Prototype Texaco Tanker Completed
Prototype Texaco Tanker Completed ~ March 9, 1930
The first electrically welded commercial vessel Prototype Texaco Tanker Completed ~ March 9, 1930, the Texas Company (Texaco) tanker M/S Carolinian, was completed in Charleston, South Carolina. The 226-ton vessel was a prototype design by naval architect Richard F. Smith, according to historian Zachary Liollio.

M/S Carolinian prior to launch, Charleston Dry Dock & Machine Co. The prefix M/S designated the vessel as having an internal combustion main engine. Photo courtesy Z.P. Liollio Collection.
“The wartime shipbuilding boom of World War I led American and British shipbuilders to explore the advantages of electric welding in depth,” he notes in a 2017 article for the International Committee for the Conservation of the Industrial Heritage (TICCIH).

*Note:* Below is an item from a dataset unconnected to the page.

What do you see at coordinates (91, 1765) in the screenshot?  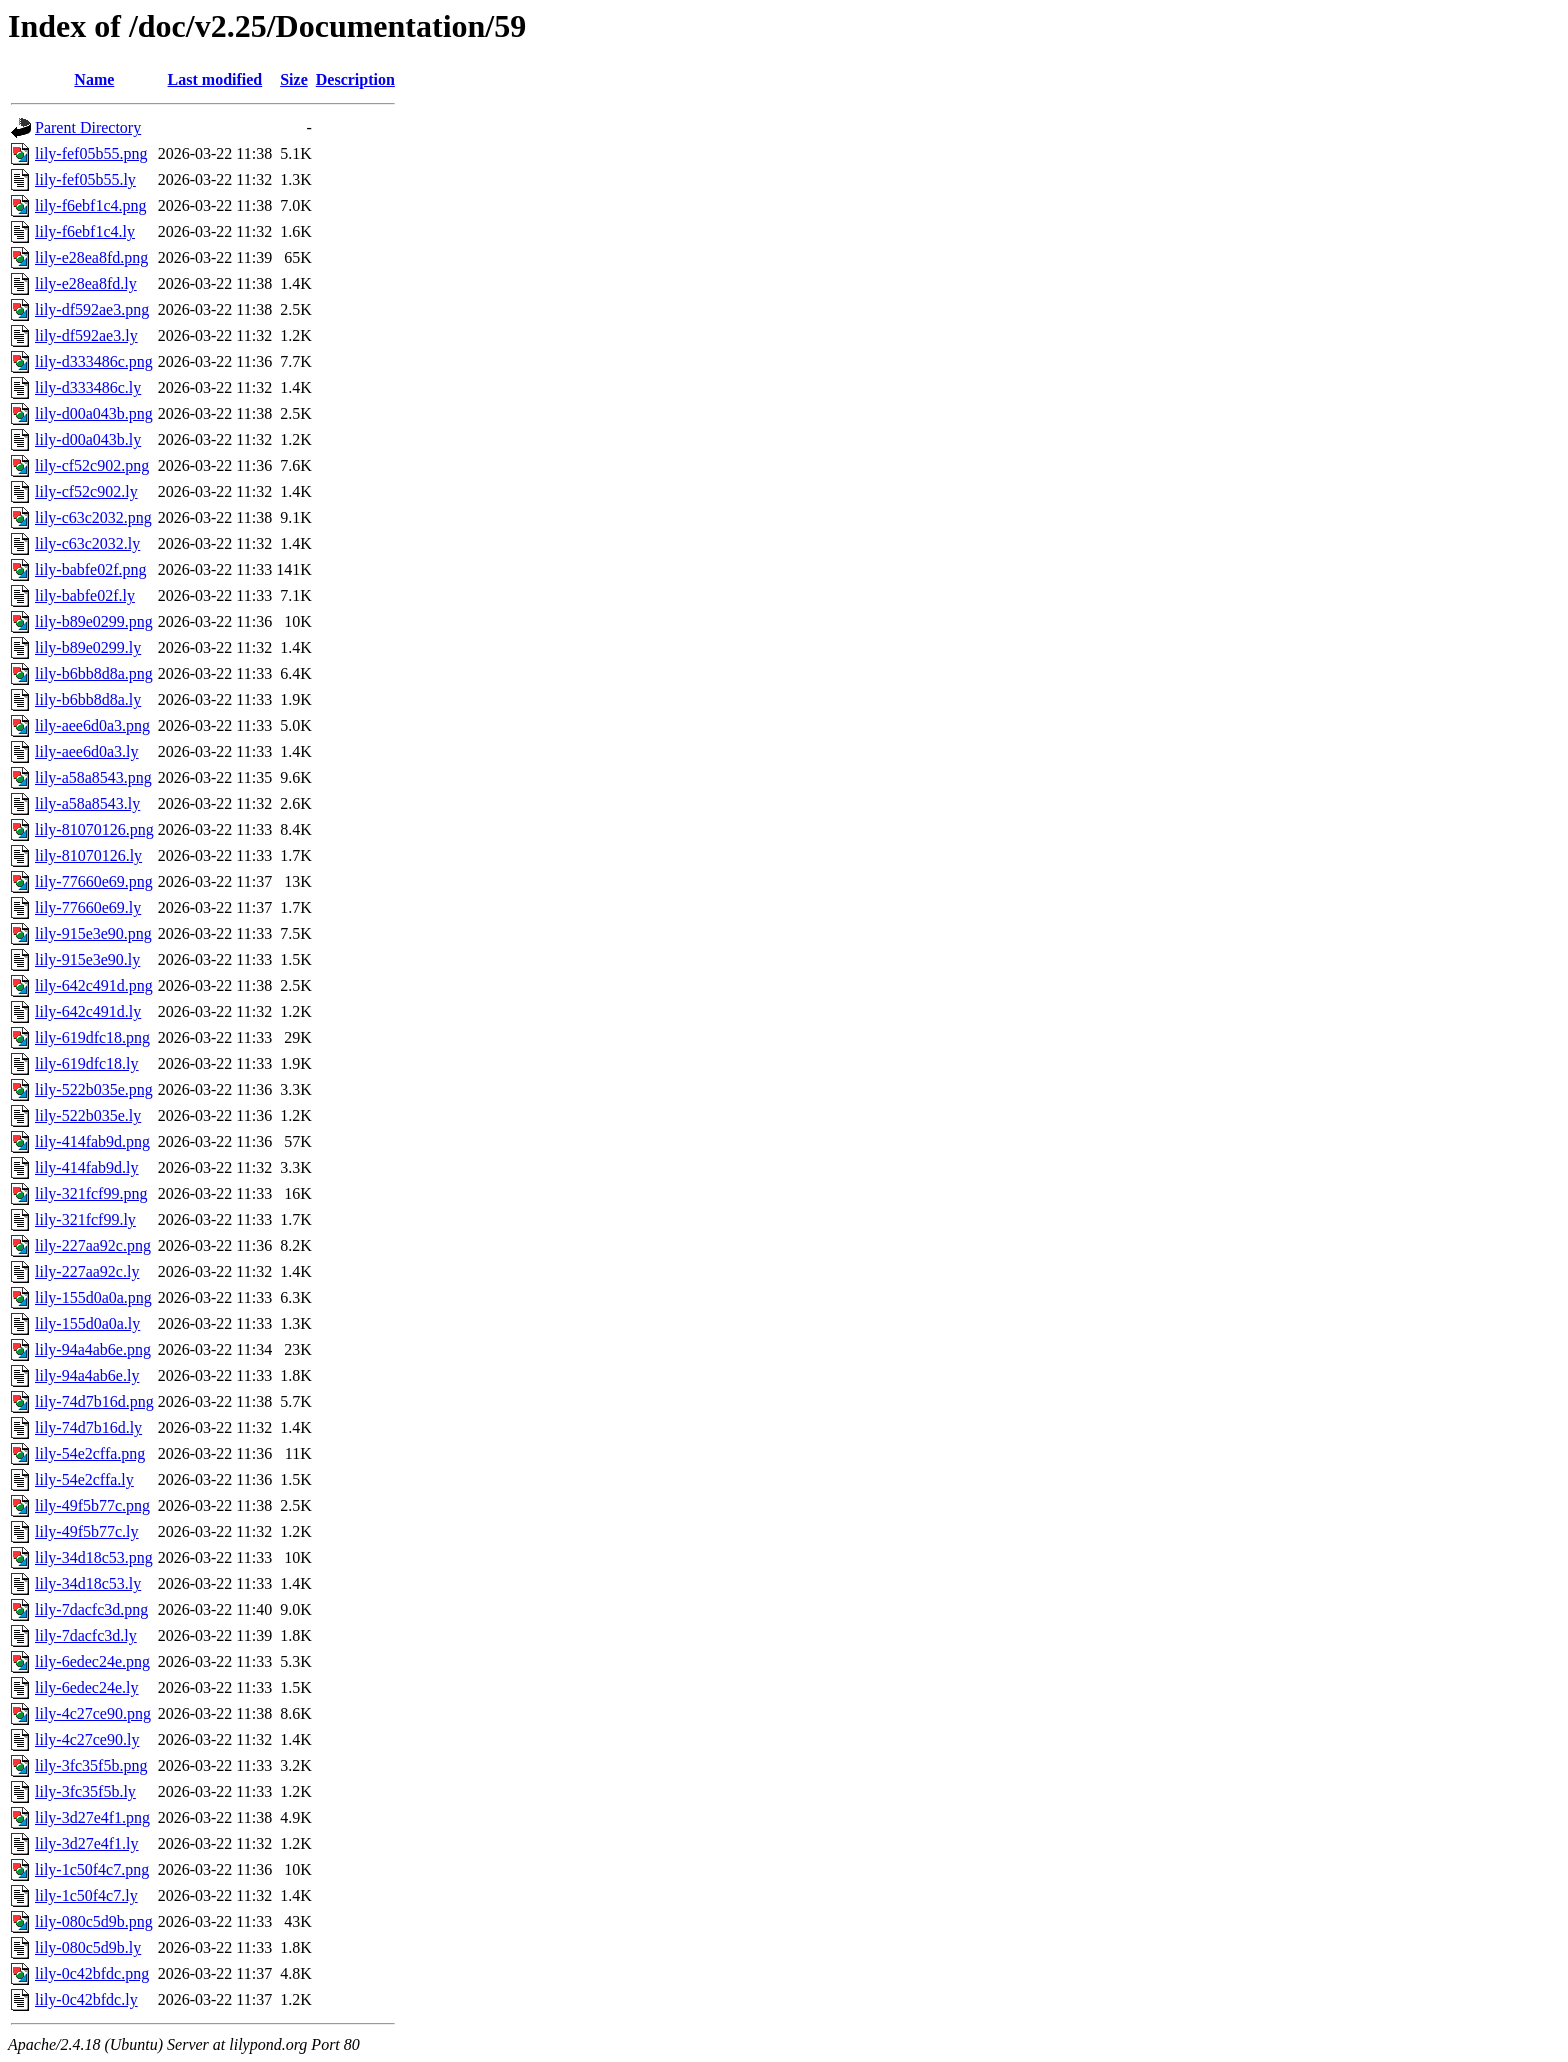 I see `lily-3fc35f5b.png` at bounding box center [91, 1765].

The Texaco oil products tanker was “the first truly electrically welded ship,” Liollio explains in “The M/S Carolinian: The First Welded Commercial Vessel.” The welding eliminated the need for about 85,000 pounds of rivets, he adds. The success of the prototype led to orders for similar ships by 1931, and “the standard of welded hulls and internal combustion engines would become universal in construction of new vessels.”